◆ **Task instructions**:
From the entries below, reproduce exactly the lines from the one with "Für Kurzentschlossene und" through the one with "خدمات پس از", both included, without images.

◆ **Information supplied**:
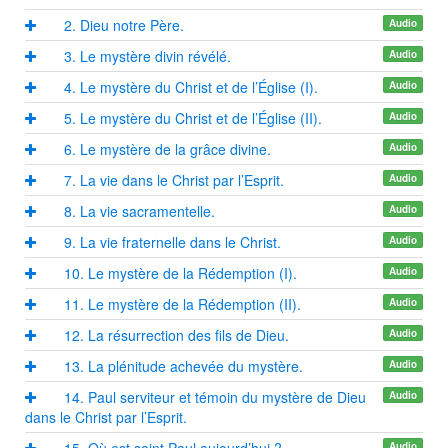
2. Dieu notre Père.
Audio
3. Le mystère divin révélé.
Audio
4. Le mystère du Christ et de l’Église (I).
Audio
5. Le mystère du Christ et de l’Église (II).
Audio
6. Le mystère de la grâce divine.
Audio
7. La vie dans le Christ par l’Esprit.
Audio
8. La vie sacramentelle.
Audio
9. La vie fraternelle dans le Christ.
Audio
10. Le mystère de la Rédemption (I).
Audio
11. Le mystère de la Rédemption (II).
Audio
12. La résurrection des fils de Dieu.
Audio
13. La plénitude achevée du mystère.
Audio
14. Paul serviteur et témoin du mystère de Dieu
Audio
dans le Christ par l’Esprit.
15. Où est saint Paul aujourd’hui ?
Audio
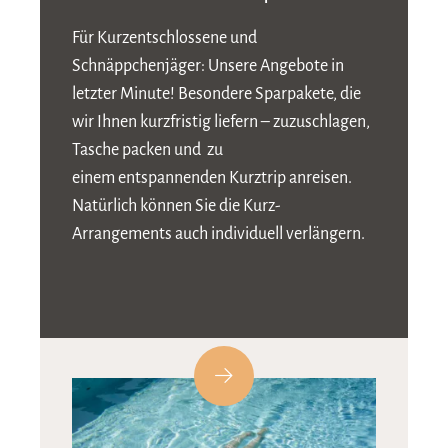
Für Kurzentschlossene und
Schnäppchenjäger: Unsere Angebote in
letzter Minute! Besondere Sparpakete, die
wir Ihnen kurzfristig liefern – zuzuschlagen,
Tasche packen und zu
einem entspannenden Kurztrip anreisen.
Natürlich können Sie die Kurz-
Arrangements auch individuell verlängern.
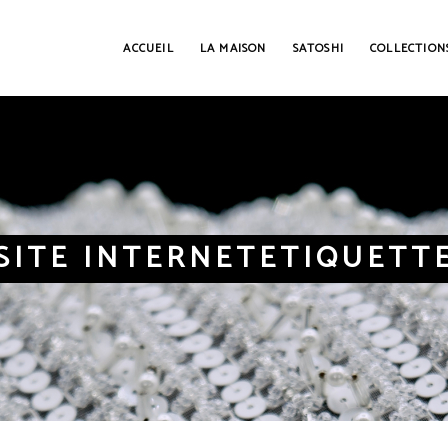
ACCUEIL
LA MAISON
SATOSHI
COLLECTION
SITE INTERNETETIQUETT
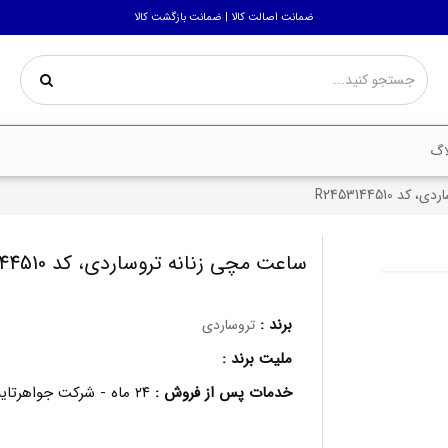
ضمانت اصالت کالا | ضمانت بازگشت کالا
اگ
 R2453144510
ساعت مچی زنانه تروساردی، کد R2453144510
برند :
تروساردی
ملیت برند :
خدمات پس از فروش :
۲۴ ماه - شرکت جواهرتایم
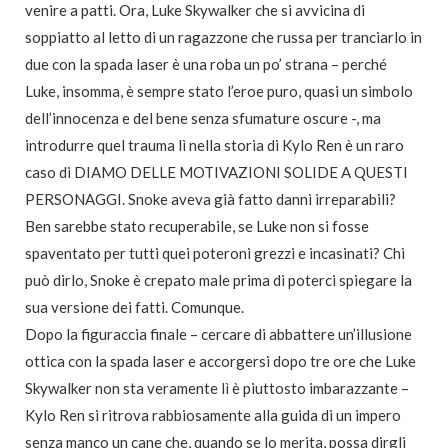
venire a patti. Ora, Luke Skywalker che si avvicina di
soppiatto al letto di un ragazzone che russa per tranciarlo in
due con la spada laser è una roba un po’ strana – perché
Luke, insomma, è sempre stato l’eroe puro, quasi un simbolo
dell’innocenza e del bene senza sfumature oscure -, ma
introdurre quel trauma lì nella storia di Kylo Ren è un raro
caso di DIAMO DELLE MOTIVAZIONI SOLIDE A QUESTI
PERSONAGGI. Snoke aveva già fatto danni irreparabili?
Ben sarebbe stato recuperabile, se Luke non si fosse
spaventato per tutti quei poteroni grezzi e incasinati? Chi
può dirlo, Snoke è crepato male prima di poterci spiegare la
sua versione dei fatti. Comunque.
Dopo la figuraccia finale – cercare di abbattere un’illusione
ottica con la spada laser e accorgersi dopo tre ore che Luke
Skywalker non sta veramente lì è piuttosto imbarazzante –
Kylo Ren si ritrova rabbiosamente alla guida di un impero
senza manco un cane che, quando se lo merita, possa dirgli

◆ **Result**:
Für Kurzentschlossene und
Schnäppchenjäger: Unsere Angebote in
letzter Minute! Besondere Sparpakete, die
wir Ihnen kurzfristig liefern – zuzuschlagen,
Tasche packen und zu
einem entspannenden Kurztrip anreisen.
Natürlich können Sie die Kurz-
Arrangements auch individuell verlängern.
ACCUEIL
LA MAISON
SATOSHI
COLLECTION
SITE INTERNETETIQUETT
ضمانت اصالت کالا | ضمانت بازگشت کالا
اگ
 R2453144510
ساعت مچی زنانه تروساردی، کد R2453144510
برند :
تروساردی
ملیت برند :
خدمات پس از فروش :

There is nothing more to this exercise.